A biomechanical comparison of powered robotic exoskeleton gait with normal and slow walking: An investigation with able-bodied individuals

Background: Overground lower-limb robotic exoskeletons are assistive devices used to facilitate ambulation and gait rehabilitation. Our understanding of how closely they resemble comfortable and slow walking is limited. This information is important to maximise the effects of gait rehabilitation. The aim was to compare the 3D gait parameters of able-bodied individuals walking with and without an exoskeleton at two speeds (self-selected comfortable vs. slow, speed-matched to the exoskeleton) to understand how the user's body moved within the device.

Methods: Eight healthy, able-bodied individuals walked along a 12-m walkway with and without the exoskeleton. Three-dimensional whole-body kinematics inside the device were captured. Temporal-spatial parameters and sagittal joint kinematics were determined for normal and exoskeleton walking. One-way repeated measures ANOVAs and statistical parametric mapping were used to compare the three walking conditions (P < .05).

Findings: The walking speeds of the slow (0.44[0.03] m/s) and exoskeleton (0.41[0.03] m/s) conditions were significantly slower than the comfortable walking speed (1.54[0.07] m/s).
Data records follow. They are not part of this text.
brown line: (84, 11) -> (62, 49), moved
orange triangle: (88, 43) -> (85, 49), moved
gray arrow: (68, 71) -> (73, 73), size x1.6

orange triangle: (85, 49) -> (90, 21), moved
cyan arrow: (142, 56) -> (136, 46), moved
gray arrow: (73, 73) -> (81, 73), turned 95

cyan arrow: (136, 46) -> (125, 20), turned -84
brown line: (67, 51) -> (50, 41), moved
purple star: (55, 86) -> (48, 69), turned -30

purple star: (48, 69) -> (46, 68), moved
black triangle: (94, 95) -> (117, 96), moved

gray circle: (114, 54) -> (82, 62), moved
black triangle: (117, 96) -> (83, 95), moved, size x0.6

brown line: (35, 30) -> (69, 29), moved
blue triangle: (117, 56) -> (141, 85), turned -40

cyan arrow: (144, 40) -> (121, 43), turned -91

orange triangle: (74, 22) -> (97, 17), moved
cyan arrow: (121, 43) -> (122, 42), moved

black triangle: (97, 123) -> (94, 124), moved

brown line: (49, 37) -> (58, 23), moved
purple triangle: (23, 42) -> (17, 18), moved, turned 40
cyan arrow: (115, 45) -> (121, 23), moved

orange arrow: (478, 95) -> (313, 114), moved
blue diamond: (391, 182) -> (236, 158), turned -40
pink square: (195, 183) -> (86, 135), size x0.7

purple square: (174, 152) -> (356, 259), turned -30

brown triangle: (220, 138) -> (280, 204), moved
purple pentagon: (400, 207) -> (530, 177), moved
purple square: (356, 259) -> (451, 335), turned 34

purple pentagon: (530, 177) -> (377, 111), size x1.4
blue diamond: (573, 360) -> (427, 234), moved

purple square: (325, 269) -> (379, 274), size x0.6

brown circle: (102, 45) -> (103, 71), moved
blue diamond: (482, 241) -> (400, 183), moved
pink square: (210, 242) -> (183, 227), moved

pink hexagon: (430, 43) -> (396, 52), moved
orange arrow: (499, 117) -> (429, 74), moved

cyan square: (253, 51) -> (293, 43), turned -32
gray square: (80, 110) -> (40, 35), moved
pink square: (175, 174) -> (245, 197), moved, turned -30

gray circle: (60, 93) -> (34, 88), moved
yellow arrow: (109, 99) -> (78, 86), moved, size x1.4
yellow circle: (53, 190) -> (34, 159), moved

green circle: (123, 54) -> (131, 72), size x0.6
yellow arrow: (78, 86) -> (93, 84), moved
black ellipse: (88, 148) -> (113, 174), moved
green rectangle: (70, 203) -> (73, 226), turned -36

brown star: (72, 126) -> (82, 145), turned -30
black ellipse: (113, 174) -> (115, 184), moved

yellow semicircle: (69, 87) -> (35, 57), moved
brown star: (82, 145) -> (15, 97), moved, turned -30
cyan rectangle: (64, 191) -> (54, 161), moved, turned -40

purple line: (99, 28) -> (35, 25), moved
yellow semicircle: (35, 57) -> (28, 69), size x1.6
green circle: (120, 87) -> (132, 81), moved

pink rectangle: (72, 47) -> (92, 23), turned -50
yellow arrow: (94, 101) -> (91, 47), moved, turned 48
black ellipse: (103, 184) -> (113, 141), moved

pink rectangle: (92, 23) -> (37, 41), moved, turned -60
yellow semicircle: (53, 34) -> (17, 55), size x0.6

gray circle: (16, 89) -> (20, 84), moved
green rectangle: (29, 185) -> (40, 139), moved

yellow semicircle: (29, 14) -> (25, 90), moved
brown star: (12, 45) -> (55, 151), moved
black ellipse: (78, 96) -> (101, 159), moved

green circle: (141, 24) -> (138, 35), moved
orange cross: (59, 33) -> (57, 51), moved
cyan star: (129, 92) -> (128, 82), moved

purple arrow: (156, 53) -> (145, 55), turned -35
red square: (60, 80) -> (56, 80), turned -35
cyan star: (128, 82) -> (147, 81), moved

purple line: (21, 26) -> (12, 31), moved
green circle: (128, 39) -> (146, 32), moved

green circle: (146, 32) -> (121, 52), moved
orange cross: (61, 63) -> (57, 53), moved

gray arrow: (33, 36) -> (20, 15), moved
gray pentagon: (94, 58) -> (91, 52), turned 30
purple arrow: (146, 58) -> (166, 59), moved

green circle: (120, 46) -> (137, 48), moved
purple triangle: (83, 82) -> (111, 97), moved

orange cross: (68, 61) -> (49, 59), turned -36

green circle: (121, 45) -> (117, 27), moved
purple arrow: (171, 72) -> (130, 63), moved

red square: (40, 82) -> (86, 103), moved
However, time in swing was significantly greater (P < .001, d = -3.64) and double support was correspondingly lower (P < .001, d = 3.72) during exoskeleton gait than slow walking, more closely resembling comfortable speed walking. Ankle and knee angles were significantly reduced in the slow and exoskeleton conditions. Angles were also significantly different for the upper body.

Interpretation: Although the slow condition was speed-matched to exoskeleton gait, the stance:swing ratio of exoskeleton stepping more closely resembled comfortable gait than slow gait. The altered upper body kinematics suggested that overground exoskeletons may provide a training environment that would also benefit balance training.